We are hosting Dr. D.’s three nieces (two aged 11 and a 7 year old) for the summer and it’s certainly been an adventure to go from one toddler to four kids in the house. One of the things I’ve observed in the time the girls have been with us is how much elementary school aged children lie. Over the past several days I’ve caught the girls in any number of lies ranging from big (“We don’t know HOW that magic marker ended up on the blanket, Auntie Portia.”) to small (“Yes, we washed our hands.” *said while nails are caked with dirt*). Now most kids are lousy liars and these three are no exception. Sunday morning I went into their room to find chocolate (food is forbidden upstairs) on the carpet and mattress of the youngest child. I asked who brought the candy upstairs. They each gave each other the “Don’t-You-Dare-Tell-Her-Or-I’ll-Kick-Your-Butt” look before looking away, shifty-eyed. “We don’t know,” they said in unison. I tell them I know the candy didn’t make it upstairs on its own and that someone wasn’t telling the truth. We’ll all just sit here until someone comes clean. I’ve got all day. That’s when they all began throwing each other under the bus. “N. told me to do it!” “No I didn’t. It was your idea!” “Shut up! You are such a liar!” And so it went.
I sat the three of them down to talk about lying and its consequences. I tried to put it into a context that an elementary school aged child could understand. We talked about the meaning of being honest and trustworthy. We also talked about being your own person and not following the crowd just because someone else is doing something wrong. Now, only time will tell if this if little speech made an impact (I’m sure I’ll have to give it 50,000 more times), but it did get me thinking about how often we adults lie every day – big and small.
There is the white lie. We feign illness when we want to get out of attending a social event; or a friend gets a new hair cut and we tell her it looks super even if we think it’s a disaster. And there are bigger lies. We don’t come clean with an employee about why she is not getting promoted and instead continue to tell her she is doing a great job.
There are the lies we tell ourselves, ” I’ll start my diet on Monday. I deserve this molten chocolate cake.” Sometimes we lie to keep from hurting another’s feelings or because we don’t want to take responsibility for our actions.

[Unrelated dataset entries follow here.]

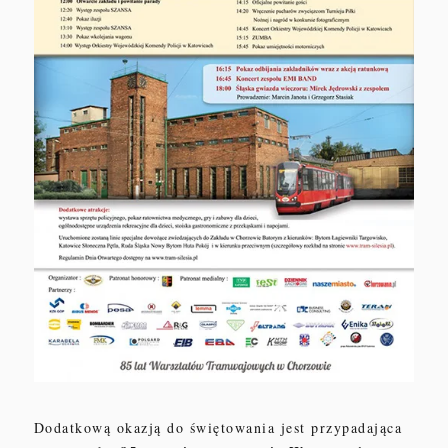
Dodatkową okazją do świętowania jest przypadająca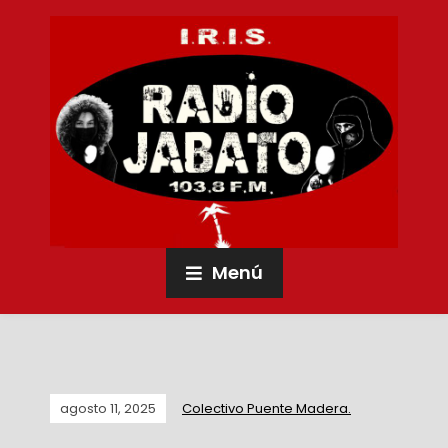
Menú
agosto 11, 2025
Colectivo Puente Madera.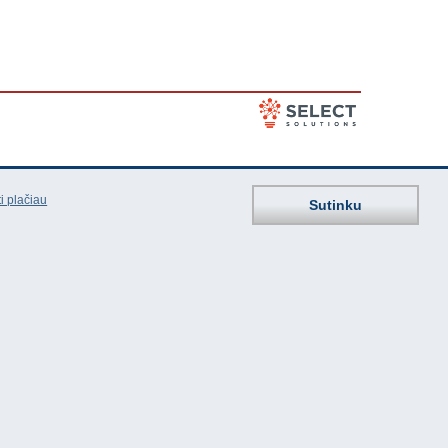
i plačiau
Sutinku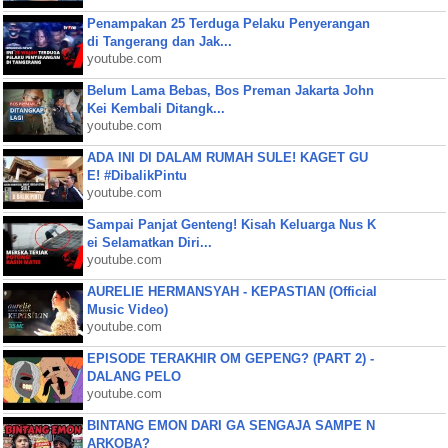
Penampakan 25 Terduga Pelaku Penyerangan
di Tangerang dan Jak...
youtube.com
Belum Lama Bebas, Bos Preman Jakarta John
Kei Kembali Ditangk...
youtube.com
ADA INI DI DALAM RUMAH SULE! KAGET GU
E! #DibalikPintu
youtube.com
Sampai Panjat Genteng! Kisah Keluarga Nus K
ei Selamatkan Diri...
youtube.com
AURELIE HERMANSYAH - KEPASTIAN (Official
Music Video)
youtube.com
EPISODE TERAKHIR OM GEPENG? (PART 2) -
DALANG PELO
youtube.com
BINTANG EMON DARI GA SENGAJA SAMPE N
ARKOBA?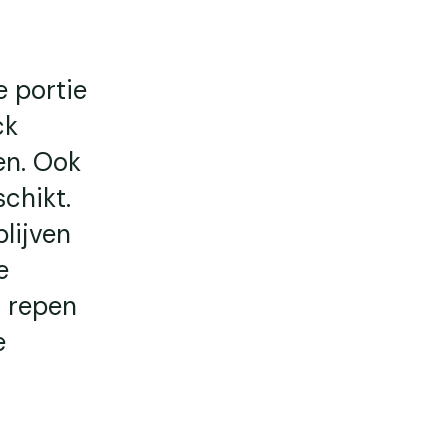
e portie
ck
en. Ook
chikt.
blijven
e
r repen
e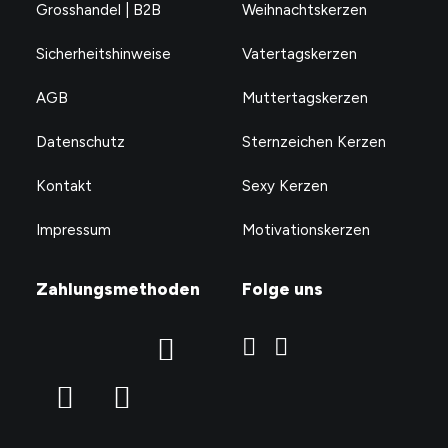
Grosshandel | B2B
Weihnachtskerzen
Sicherheitshinweise
Vatertagskerzen
AGB
Muttertagskerzen
Datenschutz
Sternzeichen Kerzen
Kontakt
Sexy Kerzen
Impressum
Motivationskerzen
Zahlungsmethoden
Folge uns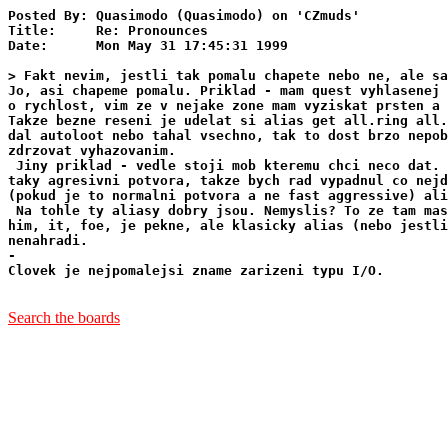
Posted By: Quasimodo (Quasimodo) on 'CZmuds'

Title:     Re: Pronounces

Date:      Mon May 31 17:45:31 1999

> Fakt nevim, jestli tak pomalu chapete nebo ne, ale sa
Jo, asi chapeme pomalu. Priklad - mam quest vyhlasenej 
o rychlost, vim ze v nejake zone mam vyziskat prsten a 
Takze bezne reseni je udelat si alias get all.ring all.
dal autoloot nebo tahal vsechno, tak to dost brzo nepob
zdrzovat vyhazovanim.

 Jiny priklad - vedle stoji mob kteremu chci neco dat. 
taky agresivni potvora, takze bych rad vypadnul co nejd
(pokud je to normalni potvora a ne fast aggressive) ali
 Na tohle ty aliasy dobry jsou. Nemyslis? To ze tam mas
him, it, foe, je pekne, ale klasicky alias (nebo jestli
nenahradi.

-

Clovek je nejpomalejsi zname zarizeni typu I/O.

Search the boards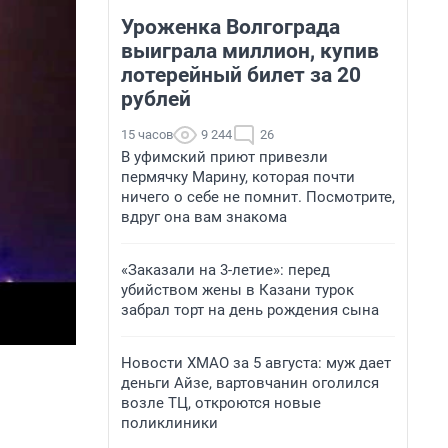
Уроженка Волгограда
выиграла миллион, купив
лотерейный билет за 20
рублей
15 часов
9 244
26
В уфимский приют привезли
пермячку Марину, которая почти
ничего о себе не помнит. Посмотрите,
вдруг она вам знакома
«Заказали на 3-летие»: перед
убийством жены в Казани турок
забрал торт на день рождения сына
Новости ХМАО за 5 августа: муж дает
деньги Айзе, вартовчанин оголился
возле ТЦ, откроются новые
поликлиники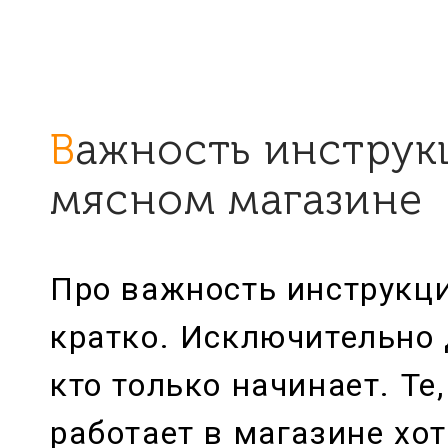
Важность инструкций в
мясном магазине
Про важность инструкци
кратко. Исключительно 
кто только начинает. Те,
работает в магазине хо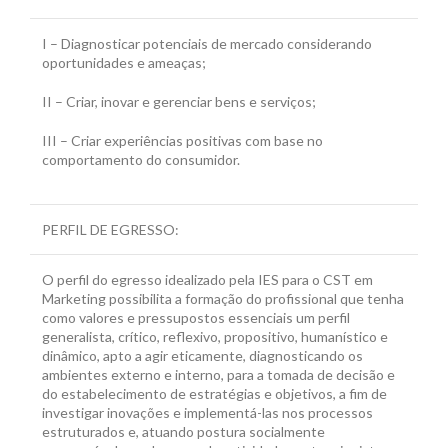
I – Diagnosticar potenciais de mercado considerando
oportunidades e ameaças;
II – Criar, inovar e gerenciar bens e serviços;
III – Criar experiências positivas com base no
comportamento do consumidor.
PERFIL DE EGRESSO:
O perfil do egresso idealizado pela IES para o CST em
Marketing possibilita a formação do profissional que tenha
como valores e pressupostos essenciais um perfil
generalista, crítico, reflexivo, propositivo, humanístico e
dinâmico, apto a agir eticamente, diagnosticando os
ambientes externo e interno, para a tomada de decisão e
do estabelecimento de estratégias e objetivos, a fim de
investigar inovações e implementá-las nos processos
estruturados e, atuando postura socialmente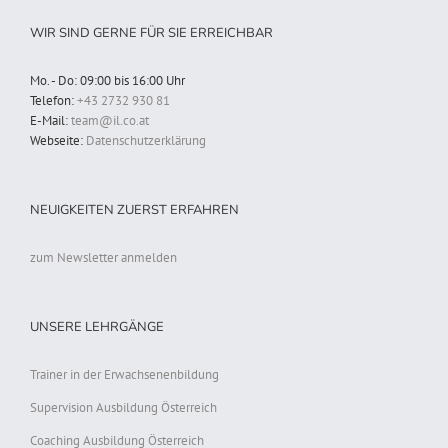
WIR SIND GERNE FÜR SIE ERREICHBAR
Mo. - Do: 09:00 bis 16:00 Uhr
Telefon:
+43 2732 930 81
E-Mail:
team@il.co.at
Webseite:
Datenschutzerklärung
NEUIGKEITEN ZUERST ERFAHREN
zum Newsletter anmelden
UNSERE LEHRGÄNGE
Trainer in der Erwachsenenbildung
Supervision Ausbildung Österreich
Coaching Ausbildung Österreich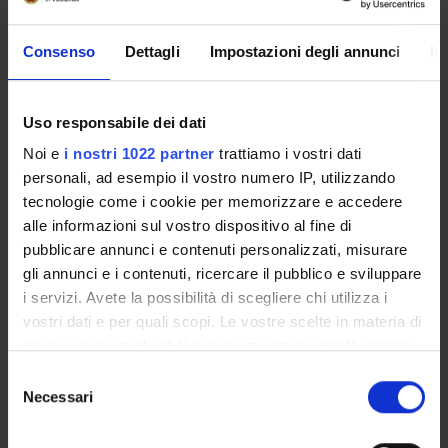
Consenso
Dettagli
Impostazioni degli annunci
In
Programme Director
Stefano Ugel
Department
Uso responsabile dei dati
Medicine
Noi e
i nostri 1022 partner
trattiamo i vostri dati
personali, ad esempio il vostro numero IP, utilizzando
tecnologie come i cookie per memorizzare e accedere
alle informazioni sul vostro dispositivo al fine di
pubblicare annunci e contenuti personalizzati, misurare
ORGANISATION
gli annunci e i contenuti, ricercare il pubblico e sviluppare
i servizi. Avete la possibilità di scegliere chi utilizza i
GOVERNANCE
vostri dati e per quali scopi. Le vostre scelte in materia di
COMMITTEES
privacy sono applicabili solo su questa proprietà digitale
in cui avete effettuato le vostre scelte. È possibile
Selezione
DEPARTMENT ADMINISTRATION OFFICES
modificare o revocare il proprio consenso in qualsiasi
Necessari
del
momento dalla Dichiarazione sui cookie o facendo clic
consenso
STUDENT ADMINISTRATION OFFICES
sull'icona di attivazione della privacy.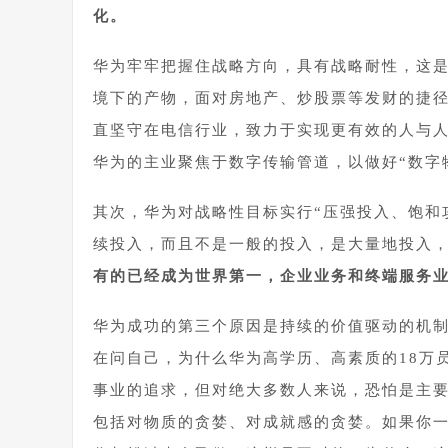
化。
华为牢牢把握住战略方向，具有战略耐性，这
境下的产物，面对房地产、炒股票等发财的捷径
直坚守在电信行业，致力于实现更有效的人与
华为的主业聚焦于数字传输管道，以做好“数字
其次，华为对战略性目标实行“压强投入、饱和
续投入，而且不是一般的投入，是大量地投入
有的已经成为世界第一，企业业务和终端服务
华为成功的第三个原因是持续的价值驱动的机
在问自己，为什么华为高学历、高素质的18万
事业的追求，但对绝大多数人来说，恐怕是主
包括对物质的贪婪、对成就感的贪婪。如果你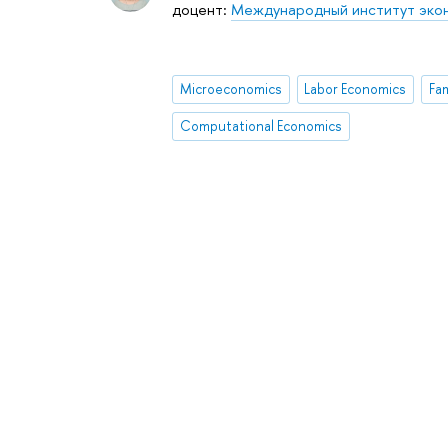
доцент:
Международный институт экон
Microeconomics
Labor Economics
Fa
Computational Economics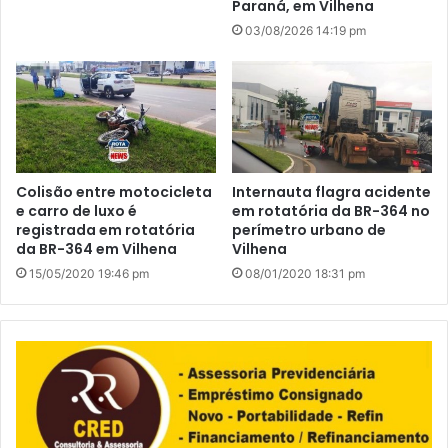
Paraná, em Vilhena
03/08/2026 14:19 pm
Colisão entre motocicleta
Internauta flagra acidente
e carro de luxo é
em rotatória da BR-364 no
registrada em rotatória
perímetro urbano de
da BR-364 em Vilhena
Vilhena
15/05/2020 19:46 pm
08/01/2020 18:31 pm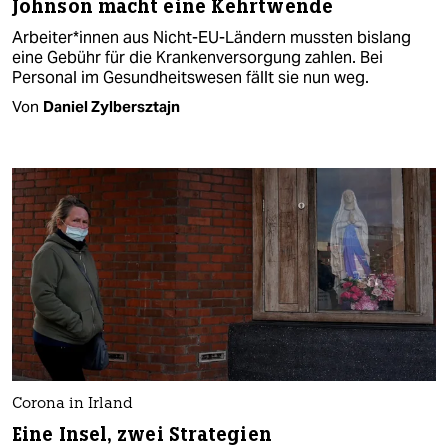
Johnson macht eine Kehrtwende
Arbeiter*innen aus Nicht-EU-Ländern mussten bislang
eine Gebühr für die Krankenversorgung zahlen. Bei
Personal im Gesundheitswesen fällt sie nun weg.
Von
Daniel Zylbersztajn
Corona in Irland
Eine Insel, zwei Strategien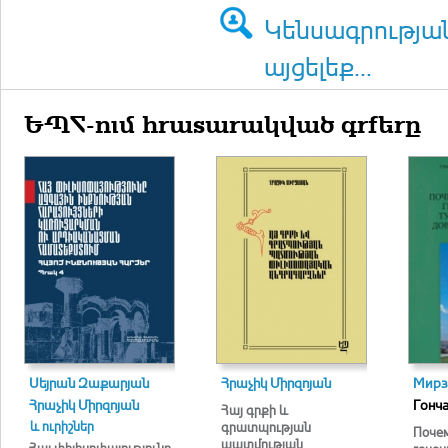
Կենսագրությա
այցելեք...
ԵՊՀ-ում հրատարակված գրքերը
Սեյրան Զաքարյան
Հրաչիկ Միրզոյան
Мирзо
Հրաչիկ Միրզոյան
Гонча
Հայ գրքի և
և ուրիշներ
գրատպության
Почем
պատմության
Հայ փիլիսոփայությունը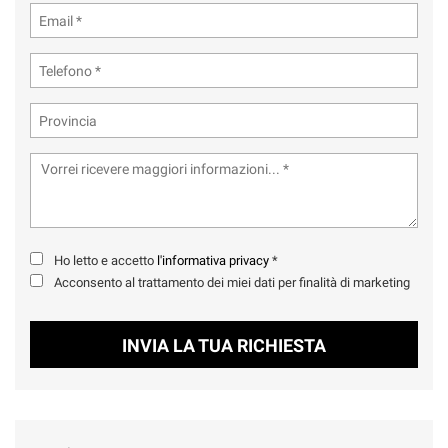
Ho letto e accetto
l'informativa privacy
*
Acconsento al trattamento dei miei dati per finalità di marketing
INVIA LA TUA RICHIESTA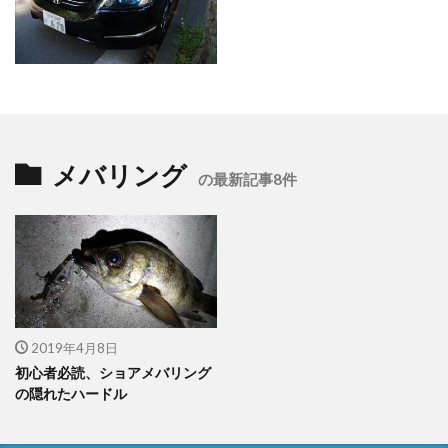
メバリング
の最新記事8件
2019年4月8日
初心者必読、ショアメバリング
の隠れたハードル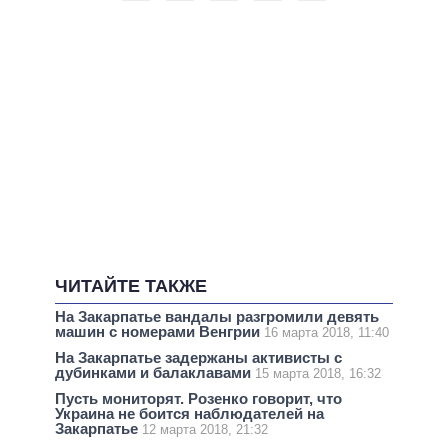
ЧИТАЙТЕ ТАКЖЕ
На Закарпатье вандалы разгромили девять
машин с номерами Венгрии
16 марта 2018, 11:40
На Закарпатье задержаны активисты с
дубинками и балаклавами
15 марта 2018, 16:32
Пусть мониторят. Розенко говорит, что
Украина не боится наблюдателей на
Закарпатье
12 марта 2018, 21:32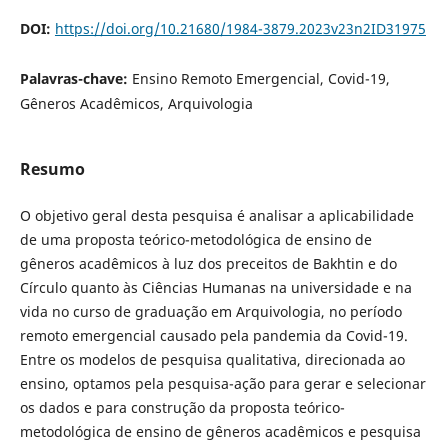
DOI:
https://doi.org/10.21680/1984-3879.2023v23n2ID31975
Palavras-chave:
Ensino Remoto Emergencial, Covid-19,
Gêneros Acadêmicos, Arquivologia
Resumo
O objetivo geral desta pesquisa é analisar a aplicabilidade
de uma proposta teórico-metodológica de ensino de
gêneros acadêmicos à luz dos preceitos de Bakhtin e do
Círculo quanto às Ciências Humanas na universidade e na
vida no curso de graduação em Arquivologia, no período
remoto emergencial causado pela pandemia da Covid-19.
Entre os modelos de pesquisa qualitativa, direcionada ao
ensino, optamos pela pesquisa-ação para gerar e selecionar
os dados e para construção da proposta teórico-
metodológica de ensino de gêneros acadêmicos e pesquisa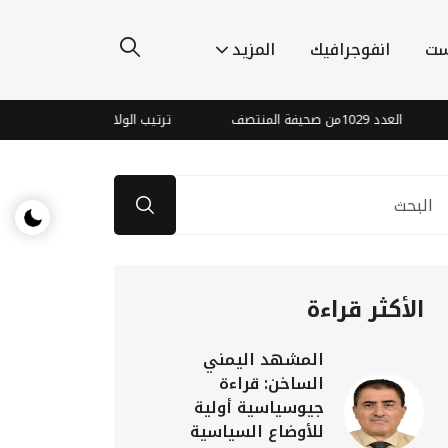
ست
انفوجرافيك
المزيد
العدد 1029من صحيفة المنتصف
ترتيب الولادة قد يؤثر على أمراض مستق
الأكثر قراءة
المشهد اليمني
الساخن: قراءة
جيوسياسية أولية
للأوضاع السياسية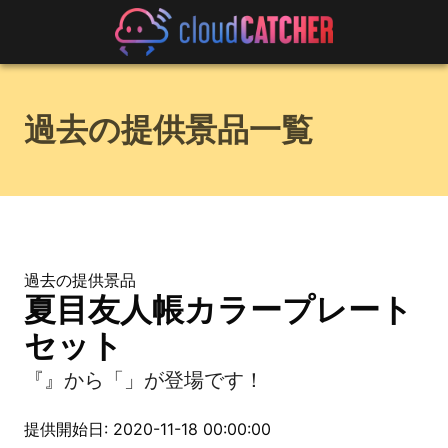
過去の提供景品一覧
過去の提供景品
夏目友人帳カラープレート
セット
『』から「」が登場です！
提供開始日: 2020-11-18 00:00:00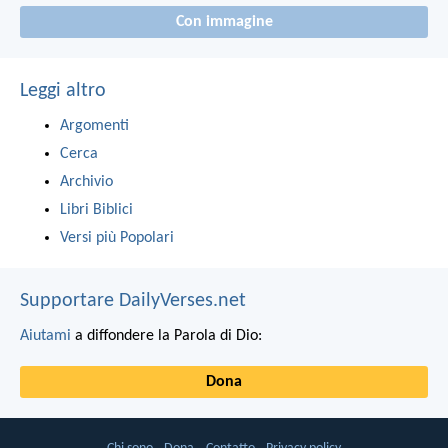
Con immagine
Leggi altro
Argomenti
Cerca
Archivio
Libri Biblici
Versi più Popolari
Supportare DailyVerses.net
Aiutami
a diffondere la Parola di Dio:
Dona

I am certainly guilty of telling white lies every now and then. For instance, I bailed on an early morning appointment last week (and no, I won’t tell you which one just in case the person is reading this post!) because I was exhausted and wanted to sleep in. I said I had a sudden conflict at work. Now why didn’t I just tell truth and simply say,” You know, S. it’s been a long week and I really need to reschedule and get some rest.” What’s wrong with the truth? My mother-in-law used to say, “A lie doesn’t care who tells it.” A lie is a lie.
Be honest. How often do you find yourself lying- even telling little lies? Do you think lying ever justified?
4 Comments
I do tell some white lies to get out of situations….its just the rule of the game in Corporate America. People don’t want the truth….they want a lie that justifies their own set of rules. Like yesterday I went in to sign off documents for my daughter’s preschool. I was asked to fill in my income and the lady clearly told me not to fill that section because my income was way higher than they wouldn’t be reimbursed for my daughter’s meals. I was going to bring her meals anyways, but that shows you how much our society is suffering when people lie to get healthcare, money and foodstamps that they don’t deserve.
Blessing, you bring up an interesting issue about the social acceptability of lying these days. It’s no wonder then it’s so hard to teach our kids about right and wrong. I guess it starts with us at home, right?
The topic of honesty just came up a couple of days ago amongst a group of my friends and a lot of good points were made. One being a familiar saying (to me anyway) which is that lies exist for 2 reasons only, fear of loss or hope for gain. Simplistic maybe, but oh so true. I remind myself of this when I find myself thinking of what I will say to the person who’s call I didn’t return promptly, or some such trivial thing. Why not just tell the truth or say nothing at all? It is nice to go to bed at night and review my day and think, I was honest today. It feels good, and like going to the gym and eating right to keep physically fit, being spiritually fit takes effort too. I wonder at what age the lying starts. My daughter will be 6 at the end of October, and she does not lie. She might try hiding physical things every once in awhile, but she will not lie about it. If something comes up that she is embarrassed about or feels was wrong, she can sometimes be evasive and not want to talk about it, but a lie to my knowledge has never crossed her lips. I encourage this of course, and we have long talks about listening to your body, how it can tell you what is right and wrong just like when it is full or tired. I don’t want to see the lies start, it too treacherous a road to start down.
Kajsa, I think you have the right approach. I think if we teach our kids early that lying is wrong and then MODEL it for them, it will make all the difference. I’m trying to remember this as D2 grows up. Thanks for stopping by!